İtiraf bir kültürdür ya da bir kültürün sonucudur. Batı toplumlarında kiliselerin günah çıkarma kabinlerinde ortaya çıkmıştır itiraf, ya da öyle değilse bile en büyük gelişimini buradan sağlamıştır. Doğu kültüründe (Müslümanların çoğunlukta olduğu yerleri kast ediyorum) ise itiraf yoktur, varsa bile nadirdir, ya da istenilen biçimde itiraf olamamıştır. Hatta gizlilik daha fazla teşvik edilmiştir; günah günahı görür ve çoğalır korkusuyla. Batı kültüründe ise, itirafçıların en meşhurlarından biri Rousseau’dur, itirafı günah çıkarma kabinlerinin dışına çıkarıp kayıt altına almıştır. O zamana kadar görülmemiş bir şekilde ailesiyle ve başkalarıyla olan ilişkilerinde suçluluk duygularını itiraf etmiştir. Yirminci yüzyılda da batı kültüründe birçok yazar otobiyografik romanlar yazmıştır ya da itiraf niteliğinde bol bol günlük tutmuştur.
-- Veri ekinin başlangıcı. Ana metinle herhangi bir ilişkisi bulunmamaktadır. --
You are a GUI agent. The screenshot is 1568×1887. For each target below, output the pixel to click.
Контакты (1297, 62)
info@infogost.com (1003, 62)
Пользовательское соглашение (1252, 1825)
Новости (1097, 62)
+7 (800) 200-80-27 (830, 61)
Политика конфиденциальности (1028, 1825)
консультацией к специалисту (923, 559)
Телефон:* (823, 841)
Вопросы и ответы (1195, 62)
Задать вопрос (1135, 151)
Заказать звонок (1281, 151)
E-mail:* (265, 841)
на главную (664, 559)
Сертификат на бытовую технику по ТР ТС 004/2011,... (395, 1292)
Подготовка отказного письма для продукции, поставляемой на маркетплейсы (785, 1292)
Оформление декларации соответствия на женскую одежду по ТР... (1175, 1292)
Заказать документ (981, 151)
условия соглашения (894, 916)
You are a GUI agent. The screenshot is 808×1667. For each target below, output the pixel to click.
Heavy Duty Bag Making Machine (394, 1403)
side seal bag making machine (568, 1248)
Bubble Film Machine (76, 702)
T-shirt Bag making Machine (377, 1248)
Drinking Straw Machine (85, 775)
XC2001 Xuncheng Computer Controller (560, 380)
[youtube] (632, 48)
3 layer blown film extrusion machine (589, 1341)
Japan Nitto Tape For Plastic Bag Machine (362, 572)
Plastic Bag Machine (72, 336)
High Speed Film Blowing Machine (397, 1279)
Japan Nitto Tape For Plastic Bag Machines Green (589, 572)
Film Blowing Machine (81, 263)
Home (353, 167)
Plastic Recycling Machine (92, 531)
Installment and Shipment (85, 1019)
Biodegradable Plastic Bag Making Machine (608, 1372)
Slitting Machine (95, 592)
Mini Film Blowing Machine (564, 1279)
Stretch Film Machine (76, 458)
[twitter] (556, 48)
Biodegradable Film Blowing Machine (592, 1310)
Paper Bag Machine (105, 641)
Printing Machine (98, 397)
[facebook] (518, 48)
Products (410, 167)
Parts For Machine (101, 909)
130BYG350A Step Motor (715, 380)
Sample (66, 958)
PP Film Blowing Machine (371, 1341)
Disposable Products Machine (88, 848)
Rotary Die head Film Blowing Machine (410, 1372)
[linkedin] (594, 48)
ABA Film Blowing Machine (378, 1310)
Hiç kuşkusuz insanlık, birçok gizli yönünü bu itiraflar sayesinde keşfedip öğrenmiştir.
Kader, İngiliz yazar Tim Parks’ın romanı. Anlatıcı itiraf niteliğinde derin bir iç yolculuğa çıkar. İngiliz koca, İtalyan eş, Ukrayna asıllı üvey kız, annenin dilini red eden şizofren erkek çocuk ve dahası.
“…oğlumun intihar ettiğini telefonla haber aldım. Bir İtalyan, “Başınız sağolsun,” diyordu. “Çok üzüldük.” Ahizeyi yerine bıraktığımda, acı veya vicdan azabı gibi bir şey zihnimin hızlı işleyişini bulandırmaya fırsat bulamadan, bunun, karımla benim sonumuz demek olduğunu son derece tedirgin edici bir açıklıkla kavradım. Birlikteliğimizin sonu, demek istiyorum. Oğlumuz öldüğüne göre, dedim kendi kendime, bir yandan da bu kanıya ne kadar hızlı ve sarih biçimde, ölümle ilk temasta beklenebilecek duyguları tamamen es geçerek vardığıma şaşarak, artık karınla birlikte yaşamaya devam etmeniz için hiçbir sebep yok.”[1]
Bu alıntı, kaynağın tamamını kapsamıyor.